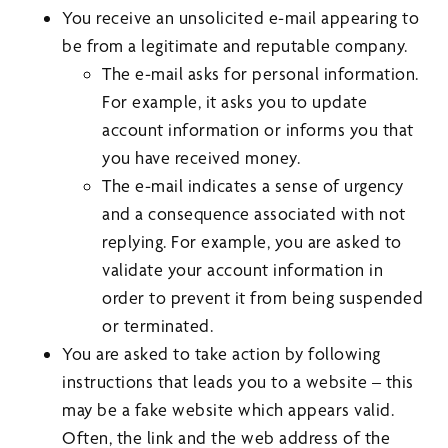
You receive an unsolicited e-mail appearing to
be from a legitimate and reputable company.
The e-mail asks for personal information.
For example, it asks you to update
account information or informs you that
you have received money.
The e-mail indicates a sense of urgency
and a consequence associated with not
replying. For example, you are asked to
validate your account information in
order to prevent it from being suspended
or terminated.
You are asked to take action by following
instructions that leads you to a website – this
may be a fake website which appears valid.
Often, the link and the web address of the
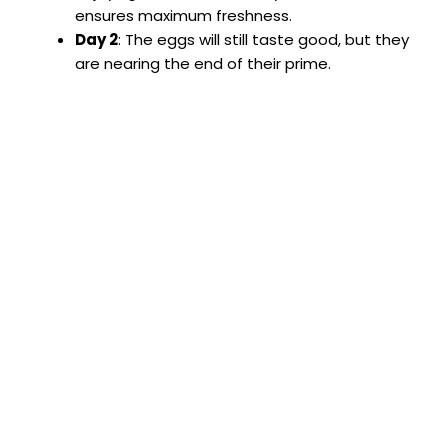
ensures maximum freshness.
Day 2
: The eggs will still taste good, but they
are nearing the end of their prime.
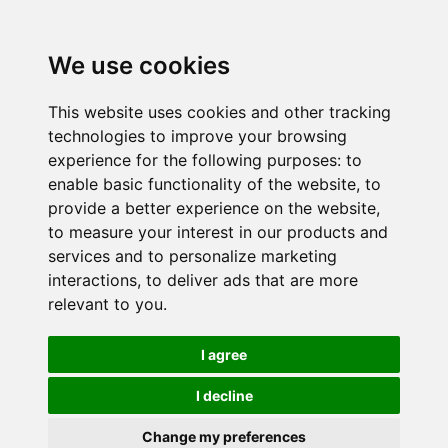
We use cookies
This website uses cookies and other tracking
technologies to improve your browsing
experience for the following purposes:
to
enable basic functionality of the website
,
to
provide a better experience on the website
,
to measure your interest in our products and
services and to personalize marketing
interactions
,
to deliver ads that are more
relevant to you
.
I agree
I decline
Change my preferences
■ ■ ■ ■ ■ ■ ■
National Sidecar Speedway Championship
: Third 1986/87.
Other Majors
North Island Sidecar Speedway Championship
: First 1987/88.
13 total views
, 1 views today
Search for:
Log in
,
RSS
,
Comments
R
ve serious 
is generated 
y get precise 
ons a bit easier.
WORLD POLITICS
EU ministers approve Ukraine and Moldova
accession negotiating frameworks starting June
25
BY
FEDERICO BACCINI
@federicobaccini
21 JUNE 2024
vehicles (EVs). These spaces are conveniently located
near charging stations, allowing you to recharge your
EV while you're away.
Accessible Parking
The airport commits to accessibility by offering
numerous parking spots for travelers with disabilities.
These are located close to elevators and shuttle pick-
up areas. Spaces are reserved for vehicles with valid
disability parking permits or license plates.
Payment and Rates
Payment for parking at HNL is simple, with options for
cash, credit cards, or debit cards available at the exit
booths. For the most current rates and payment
■ ■ ■ ■ ■ ■ ■
> [Exercise goal] The reply should hold only the lines of the listing above starting at the line containing "be from a legitimate and reputable company." and ending at the line containing "instructions that leads", exactly as written.

> [Exercise response]
be from a legitimate and reputable company.
The e-mail asks for personal information.
For example, it asks you to update
account information or informs you that
you have received money.
The e-mail indicates a sense of urgency
and a consequence associated with not
replying. For example, you are asked to
validate your account information in
order to prevent it from being suspended
or terminated.
You are asked to take action by following
instructions that leads you to a website – this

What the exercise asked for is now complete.